African nations prove waiting pays off

Andrew Dernovsek, guest columnist, Pueblo Chieftain, December 22, 2013

My name is Andrew. I am 30 years old, single and I am abstaining from sex until I share the gift of sexuality with my wife in a faithful marriage. I still have blood pumping though my veins, and passion in my heart, but I am abstaining. It is possible. Some people are surprised when they hear this. Growing up, I heard all the reasons why I should have sex before I get married. In fact, “safe sex” was a message I was inundated with at school, from my friends, and on TV. Despite that societal message, I chose a different way.

Some might be reading this and already be saying, “Well that is great for you, I wish I had heard a message of abstinence, but it is too late for me.” Keep reading because today is the first day of the rest of your life. It is never too late to change. Still, the first question you may be asking is: Is abstinence even possible?

Our best example of the power of abstinence until a faithful marriage comes from Uganda. A landmark report to USAID, “What Happened in Uganda?”, documented the greatest success the world has ever seen in battling HIV/AIDS. The report described how Uganda had reduced its HIV prevalence from 15 percent in 1991 to 5 percent in 2001. Ask any Ugandan about this great achievement, and they will tell you what the report tells you — that they changed their cultural behavior from one of pre-marital sex and polygamy to abstinence until a faithful marriage.

This past March, I traveled to Africa with Universal Chastity Education (UCE), a nonprofit that teaches the message of abstinence until a faithful marriage in Uganda, Burundi, Tanzania and Colorado. UCE tracks the pregnancy statistics of schools visited. In 2009, pre-UCE message, there were 26 pregnancies at Muyange High School, Burundi. The next year, after the UCE message was given to the youths, there was only one pregnancy. At Kayogoro High School, Burundi, there were 49 pregnancies the year before the UCE message, and the next year there were only a few.

In Tanzania, I joined an outreach group to one of the most remote schools UCE ever visited. We drove for more than four hours on a dusty African road until the road ended. Then we drove further. Seated under trees in the burning African heat, the UCE team gave a message of abstinence. After the UCE team had finished, a student leader stood up and said, “No one has ever cared about us enough to bring us a message like this. No one has believed in us, or even told us that there is another way to live. We have heard your message, and I promise you that from today forward we will change our lifestyle.” On March 7, 2013, I watched as that student and 271 of her peers from Ukwega Secondary School committed themselves to live anew, to strive for purity and to abstain until marriage. The joy I saw on their faces was evidence of hope fulfilled and truth found.

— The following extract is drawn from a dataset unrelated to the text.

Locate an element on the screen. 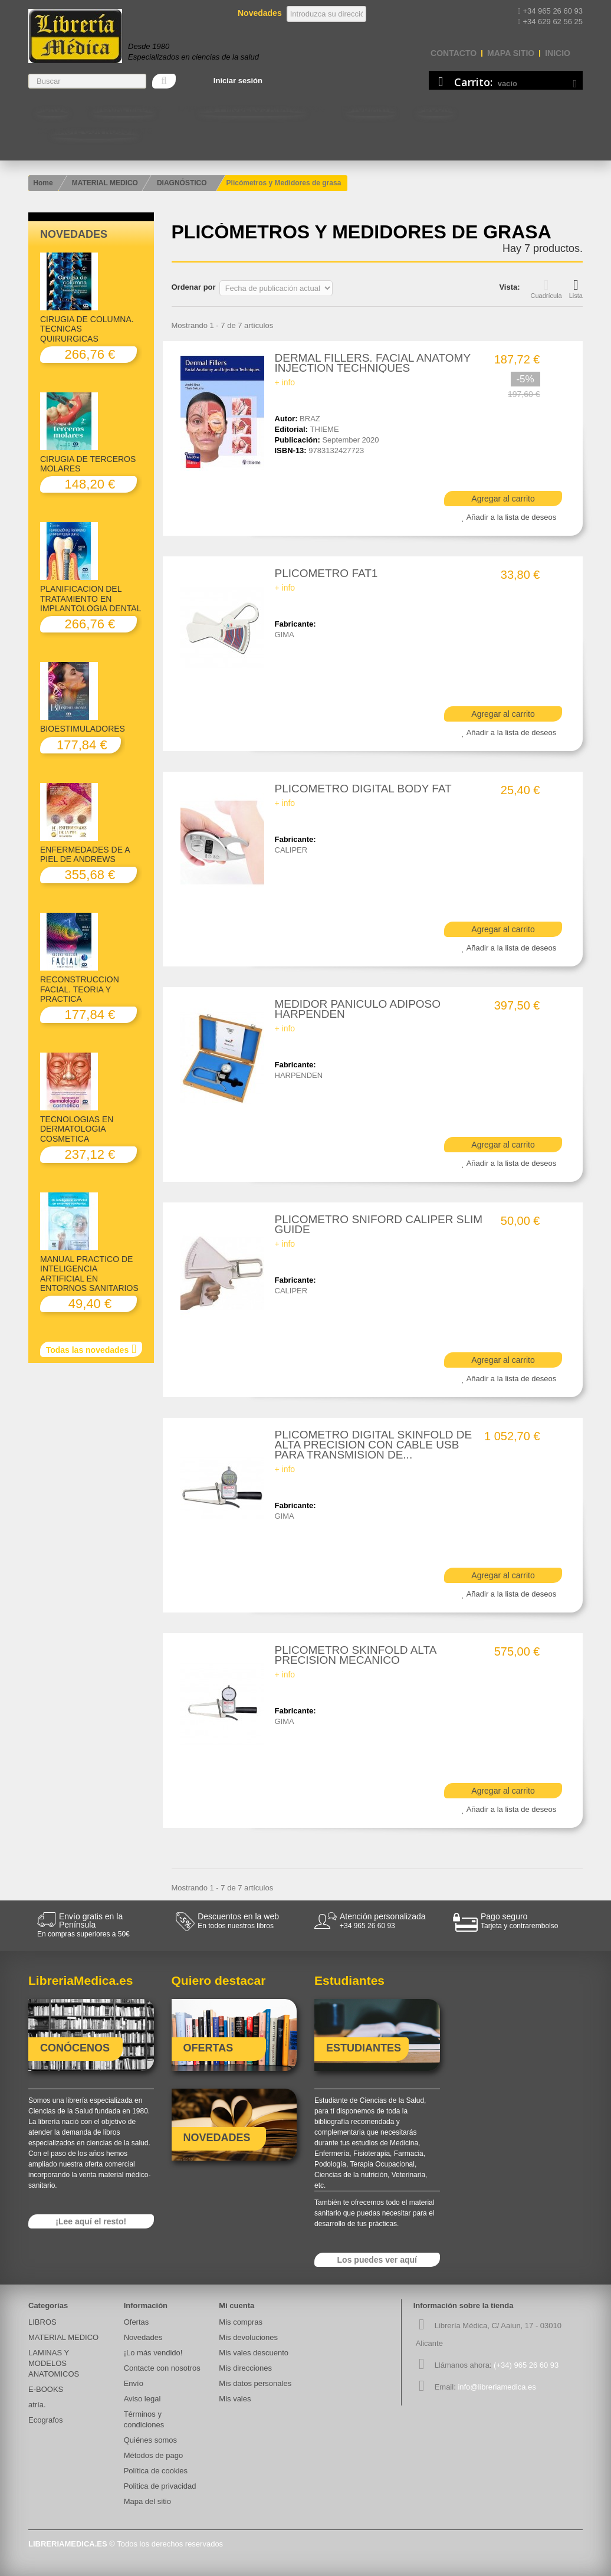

Abstinence works on a personal level, a school-wide level and a countrywide level. If you are of the old guard, I understand that casual sex is important to you, but my life is important to me. Youths today do not want a life scarred by emotional damage, herpes, warts and early pregnancy. We want to be free from your sexual prison. American youths have found a better way. Fifty-three percent of American high school students are virgins (CDC), and of those who are not, two-thirds wish they had waited.

If condoms work so well, why does Pueblo County have the second-highest teen pregnancy rate in the state? Condoms are readily available here, and condom education begins at an early age. Yet, in the remote schools of Africa, where condoms are not always available, teen pregnancy rates drop. The real question is: Can we humble our hearts enough to realize the error of our ways, and open our eyes to see a better way to teach our youth? A new creation has come: the old has gone, the new is here. Come, join us.

Andrew Dernovsek is executive director of Universal Chastity Education, a Pueblo based nonprofit.